I’m mostly satisfied with it, except the `hash_grow` function which I find a bit complicated to understand. So I asked myself a few questions regarding this implementation:

1. Should I use `size_t` for my nodes array ? In my case this hash table will never contain a lot of entries, so I could have use a `uint32_t` because I don’t need the extra space on 64 bits architecture. In this case I can use the 32 bits implement of FNV1-a.

2. Is storing the result of the `hash_fnv1a` hash inside the `hash_node_t` is useful in order to avoid computing it again in `hash_grow` ? In this case I would just need to recompute the “modulo” because the key didn’t change.

3. I used linear probing to resolve collisions, it’s easier and I don’t think that for my use case it would make a big difference.

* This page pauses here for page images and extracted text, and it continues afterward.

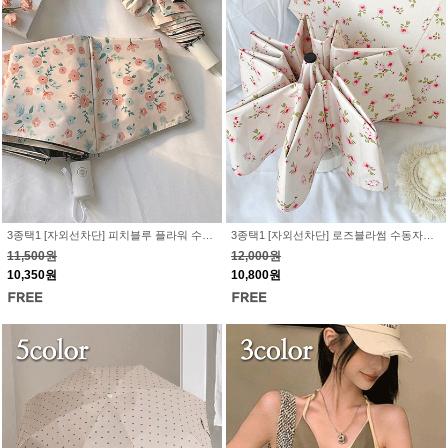
3종택1 [자외선차단] 피치블루 플라워 수동자동미니 양우산 - 우양산 접이식 장마 여름철 선물 UV차단 블랙코팅 차광층 암막 꽃무늬
3종택1 [자외선차단] 로즈블라썸 수동자동미니 양우산 - 우양산 접이식 장마 여름철 선물 UV차단 블랙코팅 차광층 암막 꽃무늬
11,500원
12,000원
10,350원
10,800원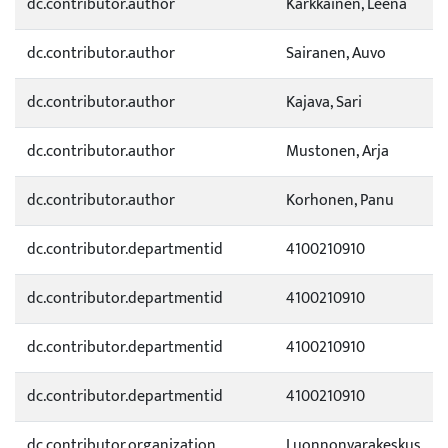
dc.contributor.author
Kärkkäinen, Leena
dc.contributor.author
Sairanen, Auvo
dc.contributor.author
Kajava, Sari
dc.contributor.author
Mustonen, Arja
dc.contributor.author
Korhonen, Panu
dc.contributor.departmentid
4100210910
dc.contributor.departmentid
4100210910
dc.contributor.departmentid
4100210910
dc.contributor.departmentid
4100210910
dc.contributor.organization
Luonnonvarakeskus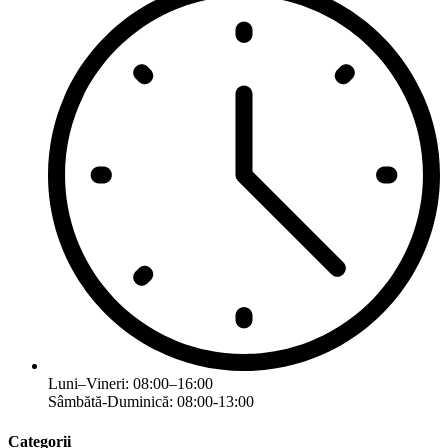
Luni–Vineri: 08:00–16:00
Sâmbătă-Duminică: 08:00-13:00
Categorii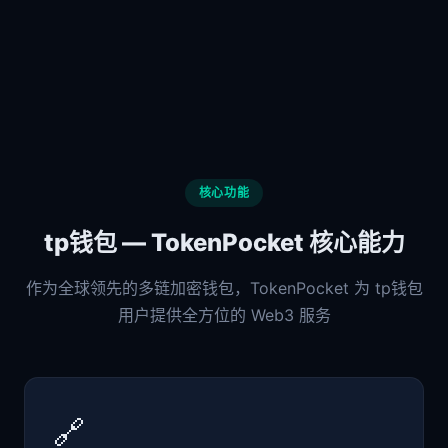
核心功能
tp钱包 — TokenPocket 核心能力
作为全球领先的多链加密钱包，TokenPocket 为 tp钱包
用户提供全方位的 Web3 服务
🔗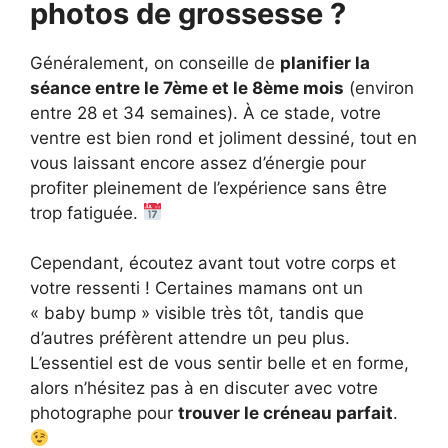
photos de grossesse ?
Généralement, on conseille de
planifier la
séance entre le 7ème et le 8ème mois
(environ
entre 28 et 34 semaines). À ce stade, votre
ventre est bien rond et joliment dessiné, tout en
vous laissant encore assez d’énergie pour
profiter pleinement de l’expérience sans être
trop fatiguée.
Cependant, écoutez avant tout votre corps et
votre ressenti ! Certaines mamans ont un
« baby bump » visible très tôt, tandis que
d’autres préfèrent attendre un peu plus.
L’essentiel est de vous sentir belle et en forme,
alors n’hésitez pas à en discuter avec votre
photographe pour
trouver le créneau parfait
.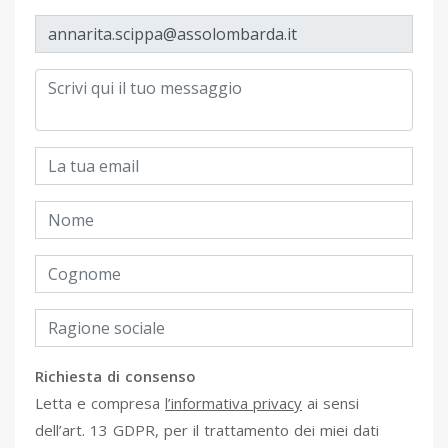
Richiesta di consenso
Letta e compresa
l’informativa privacy
ai sensi
dell’art. 13 GDPR, per il trattamento dei miei dati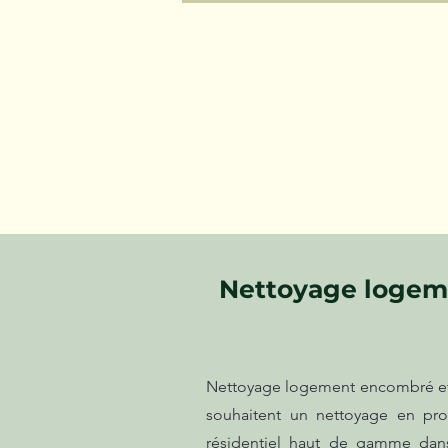
Nettoyage logeme
Nettoyage logement encombré et s
souhaitent un nettoyage en pro
résidentiel haut de gamme dans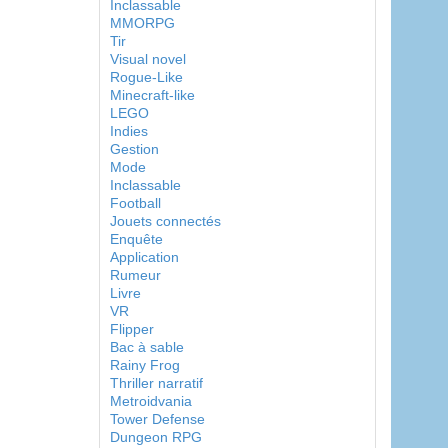
Inclassable
MMORPG
Tir
Visual novel
Rogue-Like
Minecraft-like
LEGO
Indies
Gestion
Mode
Inclassable
Football
Jouets connectés
Enquête
Application
Rumeur
Livre
VR
Flipper
Bac à sable
Rainy Frog
Thriller narratif
Metroidvania
Tower Defense
Dungeon RPG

4. My structs are public because I have unit tests (with cmocka) and I need to check internal
states in my tests.

I’m a professional developer, but not in C. I do this just for fun, so please don’t be too rude with me. Thanks for your comments, I’m really excited to get a review.

Solution

Just a few points for now, I will extend my answer over the weekend:

1. I think you should think about the max size of your table anyway. I mean you can’t have 4 billion nodes in there.
2. This is connected to the size. If you only have to resize your table maybe once or twice, it’s probably not worth storing the hash value. It’s a trade off between speed and size.
3. I think keeping things simple is key
4. you could have a file hash_priv.h to keep the structure private.

Two more things:

• letting the user choose the table size doesn’t make sense. I would let your lib choose the table size because with the table size you can improve the collision rate. To reduce collision rate you want the table size to be a prime number. Maybe the user could give you a hint for the size and you choose the next higher prime number as the actual size.
• check the arguments for NULL in the public functions